Renault Teimoso é ‘bisavô’ do carro popular

Versão depenada do Renault Gordini reluz nas mãos zelosas do advogado Artur Vidal


O advogado Artur Vidal e seu Teimoso, modelo espartano lançado em 1964
“Era uma casa muito engraçada. Não tinha teto, não tinha nada.” Se o poeta Vinícius de Moraes tivesse escrito uma versão automotiva para a canção de 1980, o carro retratado bem poderia se parecer com o Teimoso 1966 do advogado Artur Vidal.

Espécie de bisavô dos “populares” que surgiriam no País em 1990, o sedã, lançado em 1964 pela Willys Overland sob licença, era uma versão “pelada” dos Renault Gordini e Dauphine.

Naquele ano, o governo brasileiro criou um programa cujo objetivo era oferecer facilidade de pagamento para carros mais baratos, como forma de reanimar a economia, que estava em recessão. Surgiram, além do Teimoso, o Simca Profissional, versão espartana do Chambord, e o Volkswagen “Pé de Boi”, Fusca completamente depenado.

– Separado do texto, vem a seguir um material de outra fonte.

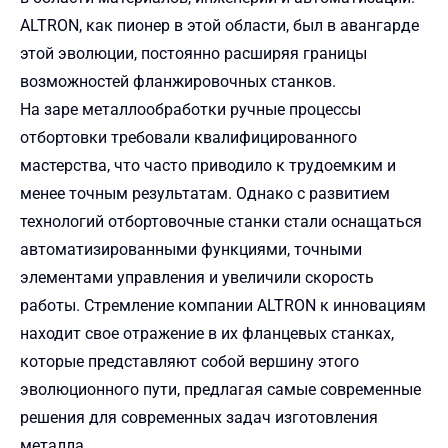
ALTRON, как пионер в этой области, был в авангарде
этой эволюции, постоянно расширяя границы
возможностей фланжировочных станков.
На заре металлообработки ручные процессы
отбортовки требовали квалифицированного
мастерства, что часто приводило к трудоемким и
менее точным результатам. Однако с развитием
технологий отбортовочные станки стали оснащаться
автоматизированными функциями, точными
элементами управления и увеличили скорость
работы. Стремление компании ALTRON к инновациям
находит свое отражение в их фланцевых станках,
которые представляют собой вершину этого
эволюционного пути, предлагая самые современные
решения для современных задач изготовления
металла.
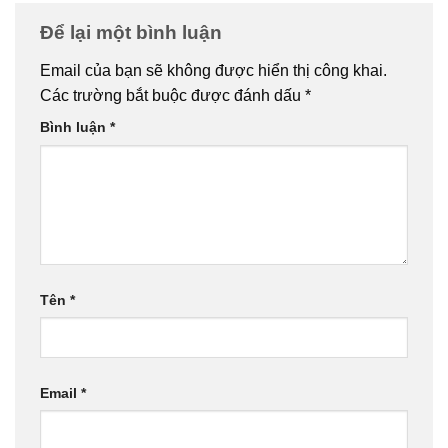
Để lại một bình luận
Email của bạn sẽ không được hiển thị công khai.
Các trường bắt buộc được đánh dấu
*
Bình luận
*
Tên
*
Email
*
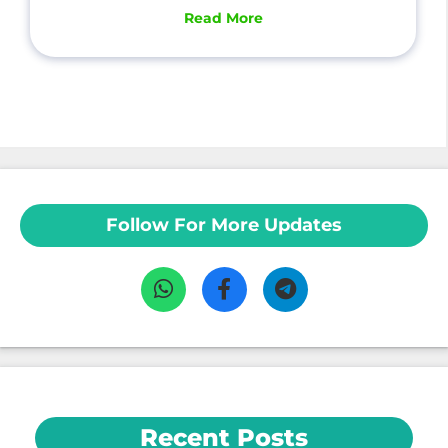
Read More
Follow For More Updates
Recent Posts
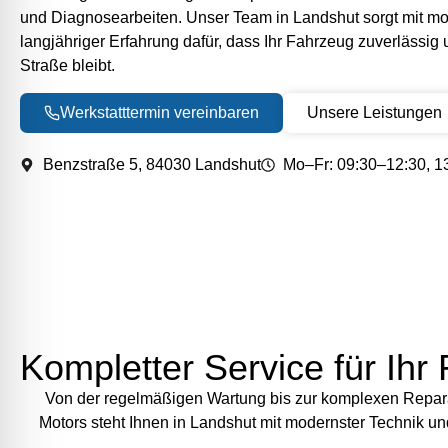
und Diagnosearbeiten. Unser Team in Landshut sorgt mit m
langjähriger Erfahrung dafür, dass Ihr Fahrzeug zuverlässig 
Straße bleibt.
Werkstatttermin vereinbaren
Unsere Leistungen
Benzstraße 5, 84030 Landshut
Mo–Fr: 09:30–12:30, 1
Kompletter Service für Ihr
Von der regelmäßigen Wartung bis zur komplexen Repar
Motors steht Ihnen in Landshut mit modernster Technik 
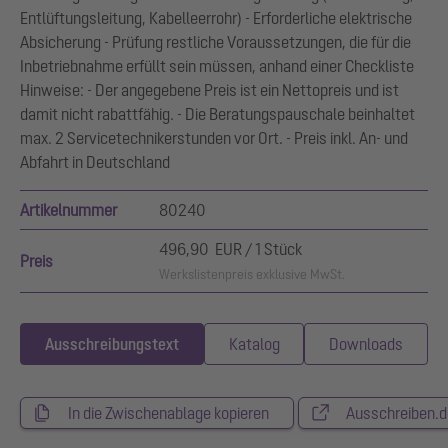
Entlüftungsleitung, Kabelleerrohr) - Erforderliche elektrische
Absicherung - Prüfung restliche Voraussetzungen, die für die
Inbetriebnahme erfüllt sein müssen, anhand einer Checkliste
Hinweise: - Der angegebene Preis ist ein Nettopreis und ist
damit nicht rabattfähig. - Die Beratungspauschale beinhaltet
max. 2 Servicetechnikerstunden vor Ort. - Preis inkl. An- und
Abfahrt in Deutschland
Artikelnummer
80240
496,90 EUR / 1 Stück
Preis
Werkslistenpreis exklusive MwSt.
Ausschreibungstext
Katalog
Downloads
In die Zwischenablage kopieren
Ausschreiben.d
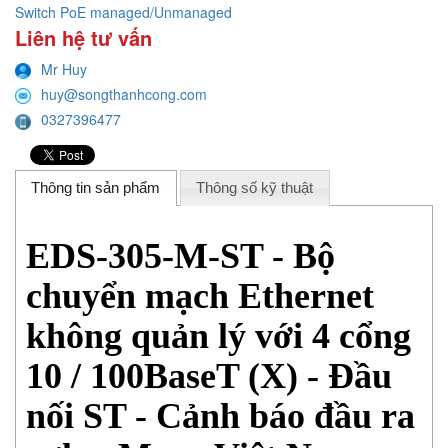
Switch PoE managed/Unmanaged
Liên hệ tư vấn
Mr Huy
huy@songthanhcong.com
0327396477
Thông tin sản phẩm
Thông số kỹ thuật
EDS-305-M-ST - Bộ
chuyển mạch Ethernet
không quản lý với 4 cổng
10 / 100BaseT (X) - Đầu
nối ST - Cảnh báo đầu ra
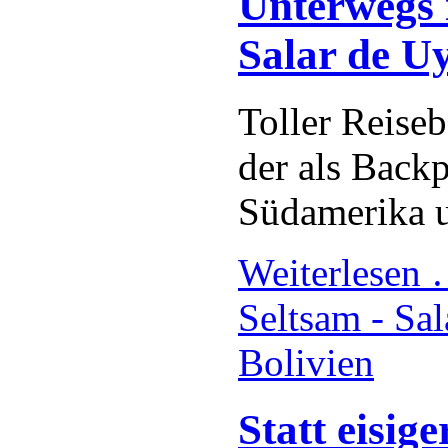
Unterwegs 
Salar de Uy
Toller Reiseb
der als Backp
Südamerika u
Weiterlesen
Seltsam - Sal
Bolivien
Statt eisi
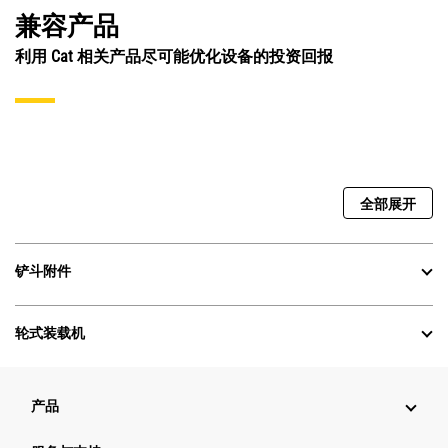
兼容产品
利用 Cat 相关产品尽可能优化设备的投资回报
全部展开
铲斗附件
轮式装载机
产品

Para alcançar a economia de custos necessária, o Teimoso não trazia itens como calotas, cromados, tampa do porta-luvas, espelho retrovisor externo, marcadores do nível de combustível e da temperatura do motor, limpador de para-brisa do lado direito e luzes de seta. Na traseira, uma única lanterna cumpria as funções de luz de freio e posição. Com isso, o carrinho custava quase a metade do preço do “irmão” Gordini.

Mas tamanho despojamento não é considerado como um problema por Vidal. Fã da marca Willys, ele é dono de exemplares do Gordini e do Dauphine, mas diz que o Teimoso tem um valor afetivo especial.

“Quando ingressei no curso de direito da Universidade Federal do Ceará, eu achava esse carro maravilhoso. E nunca deixei de gostar dele”, relembra.

O advogado conhece bem as limitações do sedã “popular”. Mas leva tudo na esportiva. “Os bancos são finos como cadeiras de praia, mas as costas não doem, pois são anatômicos. E, por ser cerca de 100 kg mais leve, ele é mais ágil que os irmãos”, conta. “Como não tem forrações no teto e nas portas, é muito barulhento e quente – você ‘cozinha’ sob o sol.”

Há, ainda, o gostinho especial de exibir um modelo tão raro. Vidal calcula que restam pouco mais de uma dezena de exemplares originais como o dele.

“Com o tempo, muitos proprietários do Teimoso foram instalando itens do Gordini, para deixá-lo menos franciscano, e o desvirtuaram”, afirma o advogado. “Isso tornou ainda mais difícil encontrar um Teimoso preservado. A mecânica é a mesma, mas painel e volante, por exemplo, são diferentes.”

Para ele, membro da comissão que avalia antigos no célebre evento de Águas de Lindoia (SP), esses aspectos são muito importantes. “Sou muito exigente e rigoroso no que diz respeito à originalidade. Todos os meus antigos têm 100 pontos (a nota máxima) no formulário da placa preta”, orgulha-se.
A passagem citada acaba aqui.